El café es una de las bebidas más populares en el mundo. Es ingerida en las casas para despertarse o para cenar con un pan dulce; entre amigos o pretendientes; por trabajadores o estudiantes cansados cuyas ojeras son notorias, y por cualquier otra persona que solo lo compre para presumirlo en sus redes sociales.
Ya sea que lo tomes negro, con leche, azúcar o cualquier otro aditivo, se ha vuelto indispensable en la vida de los mexicanos. Además los recintos dedicados a servirla son visitados con asiduidad para pasar el rato con amigos o para llevar a cabo una lectura. Sin embargo, en tiempos anteriores estos lugares eran conocidos por todo, menos por su tranquilidad.
La primera cafetería que se estableció en la Ciudad de México se ubicó en la esquina de Tacuba y Empedradillo, de acuerdo con el escritor Salvador Novo, donde está actualmente el Monte de Piedad. Clementina Díaz y de Ovando menciona que se trataba del café Manrique y abrió en 1798, al cual llegó a asistir el cura Miguel Hidalgo y Costilla de acuerdo Alfonso Sierra Partida. Aunque de él ya no queda nada.

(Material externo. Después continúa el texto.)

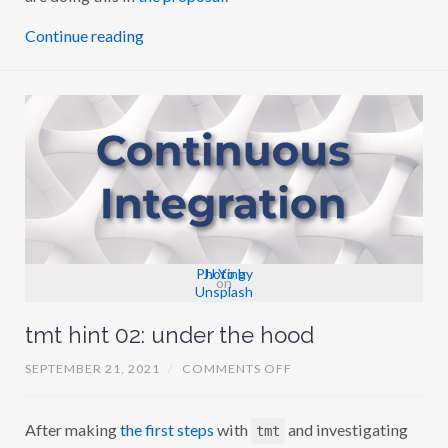
I
:
Continue reading
P
H
A
S
E
1
C
O
M
P
L
E
T
E
D
Photo by
JJ Ying
on
Unsplash
tmt hint 02: under the hood
O
SEPTEMBER 21, 2021
/
COMMENTS OFF
N
T
M
After making
the first steps
with
and investigating
T
tmt
H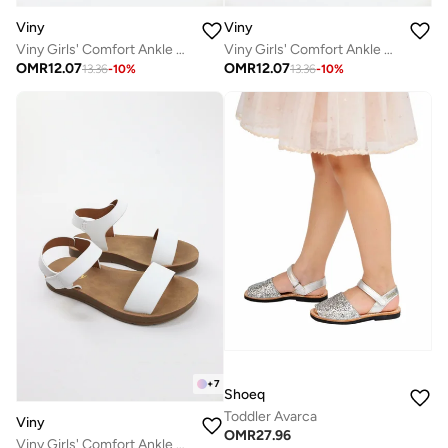
Viny
Viny
Viny Girls' Comfort Ankle Strap Sandals
Viny Girls' Comfort Ankle Strap Sandals
OMR
12.07
OMR
12.07
13.36
-
10
%
13.36
-
10
%
+
7
Shoeq
Toddler Avarca
Viny
OMR
27.96
Viny Girls' Comfort Ankle Strap Sandals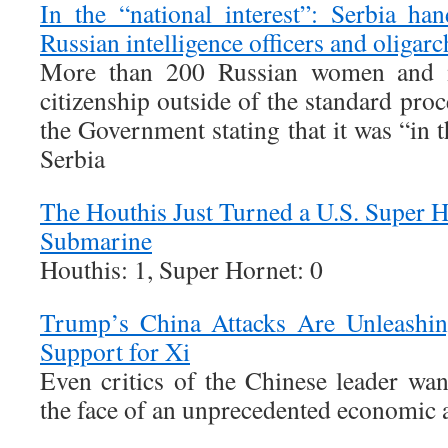
In the “national interest”: Serbia han
Russian intelligence officers and oligarc
More than 200 Russian women and m
citizenship outside of the standard proc
the Government stating that it was “in t
Serbia
The Houthis Just Turned a U.S. Super Ho
Submarine
Houthis: 1, Super Hornet: 0
Trump’s China Attacks Are Unleashin
Support for Xi
Even critics of the Chinese leader wan
the face of an unprecedented economic a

A las puertas del local se paraban los meseros a invitar a los que pasaban a entrar y disfrutar un café como en Francia: “esto es endulzado y con leche”.
Las razones por las que se tomó así era porque el café resultó demasiado fuerte e impopular para los europeos durante varios años hasta que comenzó a mezclarse con azúcar. Ya en México tardó todavía varios siglos para que este se consumiera. Con la llegada de los españoles, según se cuenta, un esclavo traído de Hernán Cortés plantó unos pocos granos de café que llevaba en su harapiento saco en Coyoacán.

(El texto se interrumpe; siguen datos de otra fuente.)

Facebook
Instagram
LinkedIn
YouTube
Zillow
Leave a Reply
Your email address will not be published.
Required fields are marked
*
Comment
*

Lo cierto es que el cultivo del café en el territorio se inició a finales de los 1700. Antes de que adquiriera popularidad las bebidas más consumidas dentro del territorio eran el atole y el chocolate. El chocolate para los ricos y atole para los pobres, pero de origen nacional con raíces prehispánicas, aunque el chocolate comenzó a consumirse con leche. Pero llegó el café a disputarle el primer lugar.
En fin, gracias a la popularidad del establecimiento de Manrique, a este le siguieron la apertura de otros cafés en las calles aledañas como el café Del Cazador que se ubicó en la calle de Madero no. 73, del cual solo queda una placa o el de Medina.
Los cafés así como en la tradición parisina, se volvieron puntos de reunión para los intelectuales y demás aspirantes, un lugar de discusión y socialización para todo tipo de personas: escritores, pensadores, políticos, transeúntes cualquiera y hasta borrachos. En ellos se desarrollaban desde discusiones literarias hasta acaloradas discusiones acerca de la situación del país, del mundo y la política.
También se leía las gacetas o los diarios que se colocaban para los distintos comensales en voz alta para anunciar las noticias, a lo cual algún otro chistosillo por ahí respondía con insultos o verdaderas críticas. Se dice que también se gestaron distintas conspiraciones en contra de los gobiernos en turno.
Para 1810 alrededor de la plaza de la Constitución, de acuerdo con el cronista Luis González Obregón, había puestos de café en varias de las esquinas. Después de la Segunda Intervención Francesa con la Restauración de la República, abrió el Café de la Concordia en la esquina de Isabel la Católica y Madero que marcó una nueva socialización y modelo en los cafés de la época apuntando más hacia el ambiente familiar.
Para inicios del Porfiriato y la inauguración de Paseo de la Reforma que había iniciado desde el imperio de Maximiliano, se volvió el corredor ideal de las élites del país, por lo que otros cafés abrieron sus puertas para la crema y nata de la sociedad porfiriana.